Thyroid-stimulating hormone (TSH)
A higher TSH level, even within the normal range, is currently considered as an independent risk factor for TC [65]. TSH acts on thyroid epithelial cells, which not only affects thyroid function but also stimulates cell proliferation. TSH is correlated with each Met S component even in normal thyroid status [66, 67]. This is demonstrated by the fact that the number of diabetes patients with elevated TSH levels is 3.5 times than that of non-diabetic patients [68]. TSH receptor is decreased in the adipose tissue of obese patients, and then the TSH level presents a compensatory increase [69]. TSH makes it easier for dividing epithelial cells to enter the G1 phase, maintain a high level of cAMP, and activate AC/cAMP/PKA pathway. Furthermore, cAMP can form a “signal network” of thyroid tumorigenesis by linking with the RAS/MAPK/ERK, PI3K/AKT, and Wnt pathways (Fig. 1).

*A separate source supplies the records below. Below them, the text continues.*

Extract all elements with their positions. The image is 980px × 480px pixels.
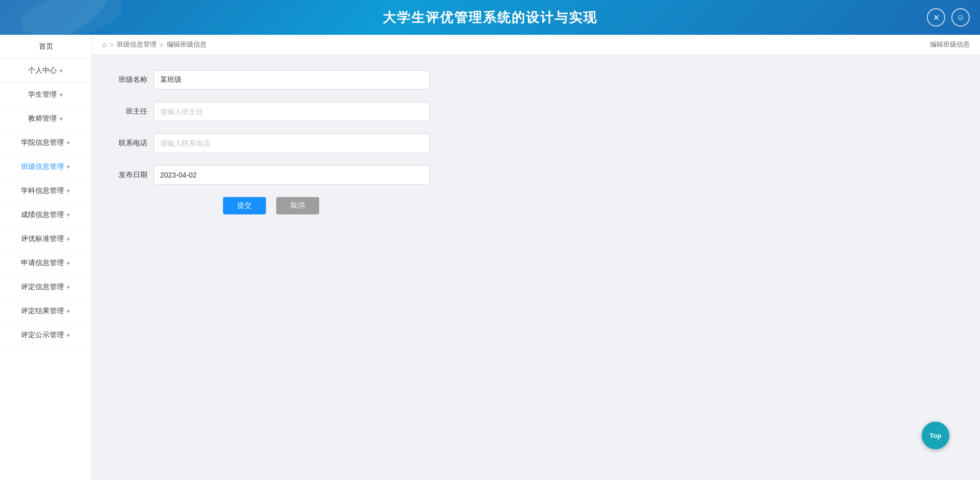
chevron-down-icon: ▼ xyxy=(59,92,64,98)
form-label-date: 发布日期 xyxy=(113,170,153,180)
sidebar-item-label: 班级信息管理 xyxy=(21,162,64,171)
breadcrumb-separator: > xyxy=(109,41,114,49)
close-icon: ✕ xyxy=(933,13,940,23)
home-icon[interactable]: ⌂ xyxy=(102,40,106,49)
sidebar-item-label: 学院信息管理 xyxy=(21,138,64,147)
chevron-down-icon: ▼ xyxy=(59,68,64,74)
breadcrumb-separator2: > xyxy=(160,41,164,49)
sidebar-item-label: 申请信息管理 xyxy=(21,258,64,268)
layout: 首页 个人中心 ▼ 学生管理 ▼ 教师管理 ▼ 学院信息管理 ▼ 班级信息管理 … xyxy=(0,35,980,480)
phone-input[interactable] xyxy=(153,134,430,153)
chevron-down-icon: ▼ xyxy=(66,260,71,266)
chevron-down-icon: ▼ xyxy=(66,212,71,218)
sidebar-item-label: 首页 xyxy=(39,42,53,51)
sidebar-item-label: 评定结果管理 xyxy=(21,307,64,316)
sidebar-item-home[interactable]: 首页 xyxy=(0,35,92,59)
form-row-date: 发布日期 xyxy=(113,165,430,185)
chevron-down-icon: ▼ xyxy=(66,285,71,290)
sidebar-item-evaluation[interactable]: 评定信息管理 ▼ xyxy=(0,275,92,299)
cancel-button[interactable]: 取消 xyxy=(276,197,319,214)
submit-button[interactable]: 提交 xyxy=(223,197,266,214)
chevron-down-icon: ▼ xyxy=(66,236,71,242)
sidebar-item-label: 学科信息管理 xyxy=(21,186,64,195)
header: 大学生评优管理系统的设计与实现 ✕ ☺ xyxy=(0,0,980,35)
sidebar-item-result[interactable]: 评定结果管理 ▼ xyxy=(0,299,92,323)
user-icon: ☺ xyxy=(956,13,965,22)
chevron-down-icon: ▼ xyxy=(66,333,71,338)
chevron-down-icon: ▼ xyxy=(66,140,71,146)
form-area: 班级名称 班主任 联系电话 发布日期 提交 取消 xyxy=(92,55,980,480)
sidebar-item-label: 学生管理 xyxy=(28,90,57,99)
chevron-down-icon: ▼ xyxy=(66,164,71,170)
date-input[interactable] xyxy=(153,165,430,185)
sidebar-item-student[interactable]: 学生管理 ▼ xyxy=(0,83,92,107)
chevron-down-icon: ▼ xyxy=(66,188,71,194)
form-row-classname: 班级名称 xyxy=(113,70,430,90)
sidebar-item-label: 成绩信息管理 xyxy=(21,210,64,220)
breadcrumb-current: 编辑班级信息 xyxy=(167,40,207,49)
chevron-down-icon: ▼ xyxy=(66,309,71,314)
form-label-classname: 班级名称 xyxy=(113,75,153,84)
sidebar-item-college[interactable]: 学院信息管理 ▼ xyxy=(0,131,92,155)
sidebar-item-class[interactable]: 班级信息管理 ▼ xyxy=(0,155,92,179)
top-button[interactable]: Top xyxy=(922,422,949,449)
sidebar-item-application[interactable]: 申请信息管理 ▼ xyxy=(0,251,92,275)
sidebar-item-label: 评定公示管理 xyxy=(21,331,64,340)
sidebar-item-label: 评定信息管理 xyxy=(21,282,64,292)
sidebar-item-teacher[interactable]: 教师管理 ▼ xyxy=(0,107,92,131)
chevron-down-icon: ▼ xyxy=(59,116,64,122)
header-icons: ✕ ☺ xyxy=(927,8,970,27)
user-icon-button[interactable]: ☺ xyxy=(951,8,970,27)
sidebar-item-standard[interactable]: 评优标准管理 ▼ xyxy=(0,227,92,251)
header-title: 大学生评优管理系统的设计与实现 xyxy=(383,9,597,27)
form-label-teacher: 班主任 xyxy=(113,107,153,116)
classname-input[interactable] xyxy=(153,70,430,90)
button-area: 提交 取消 xyxy=(113,197,430,214)
top-button-label: Top xyxy=(930,432,942,440)
form-label-phone: 联系电话 xyxy=(113,139,153,148)
main-content: ⌂ > 班级信息管理 > 编辑班级信息 编辑班级信息 班级名称 班主任 联系电话 xyxy=(92,35,980,480)
sidebar-item-label: 个人中心 xyxy=(28,66,57,75)
breadcrumb: ⌂ > 班级信息管理 > 编辑班级信息 编辑班级信息 xyxy=(92,35,980,55)
sidebar-item-publicity[interactable]: 评定公示管理 ▼ xyxy=(0,323,92,347)
form-row-phone: 联系电话 xyxy=(113,134,430,153)
sidebar-item-label: 教师管理 xyxy=(28,114,57,123)
breadcrumb-right-label: 编辑班级信息 xyxy=(930,40,970,49)
sidebar-item-label: 评优标准管理 xyxy=(21,234,64,244)
breadcrumb-left: ⌂ > 班级信息管理 > 编辑班级信息 xyxy=(102,40,207,49)
sidebar-item-personal[interactable]: 个人中心 ▼ xyxy=(0,59,92,83)
close-icon-button[interactable]: ✕ xyxy=(927,8,945,27)
teacher-input[interactable] xyxy=(153,102,430,121)
breadcrumb-class-management[interactable]: 班级信息管理 xyxy=(117,40,157,49)
sidebar-item-subject[interactable]: 学科信息管理 ▼ xyxy=(0,179,92,203)
sidebar: 首页 个人中心 ▼ 学生管理 ▼ 教师管理 ▼ 学院信息管理 ▼ 班级信息管理 … xyxy=(0,35,92,480)
form-row-teacher: 班主任 xyxy=(113,102,430,121)
sidebar-item-score[interactable]: 成绩信息管理 ▼ xyxy=(0,203,92,227)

Thus, thyroid cells evolve into different tumor types and perform different biological behaviors [70, 71]. DTC cells retain their reactions to TSH, and TSH endocrine suppressive therapy is often used to control tumor progression after surgery. As described in the previous study [16], most TC cases related to Met S originated from thyroid epithelial cancer. Therefore, TSH may play a priming role in the development of Met S and TC.
Insulin resistance
IGF axis may be another key pathway for inducing TC. When glucose intake and utilization are weakened, the body produces a large amount of compensatory insulin. This is known as insulin resistance, which is often accompanied by hyperinsulinemia and hyperglycemia. Insulin and IGF-1 are similar in structure and work together with TSH to promote DNA synthesis and cell proliferation. Meanwhile, insulin may inhibit the synthesis of IGF-binding proteins 1 and 2 (IGF-1 and IGF-2, respectively) and may promote the production of IGF-1 in the liver [72]. There is powerful evidence that cancerous thyroid cells often overexpress insulin receptors (IRs) and the IGF-1 receptor (IGF-1R) [71, 73]. IR exists in two subtypes: namely IR-A and IR-B. IR-A exists mainly in the fetus, and has an affinity with insulin and IGF-2, while IR-B binds only to insulin. Overexpression of IR may occur in the early stage of thyroid tumor formation and is key to the over-activation of the IGF system [73]. The two isoforms can hybridize with IGF-1R to form a hybrid IR/IGF-1R. This hybrid receptor binds to IGF-1 and further expands its action site. Cancerous thyroid cells can produce IGF-1 and IGF-2 locally: stromal cells secrete IGF-1, while IGF-2 is produced by tumor cells [73]. That IGF-2 regulates the IR-A excessive activation ultimately influences TC invasiveness, stem celllike characteristics, and response to treatment [71, 74, 75]. Thus, inhibiting IGF-2/IR-A may become a new idea for targeted therapy [76, 77].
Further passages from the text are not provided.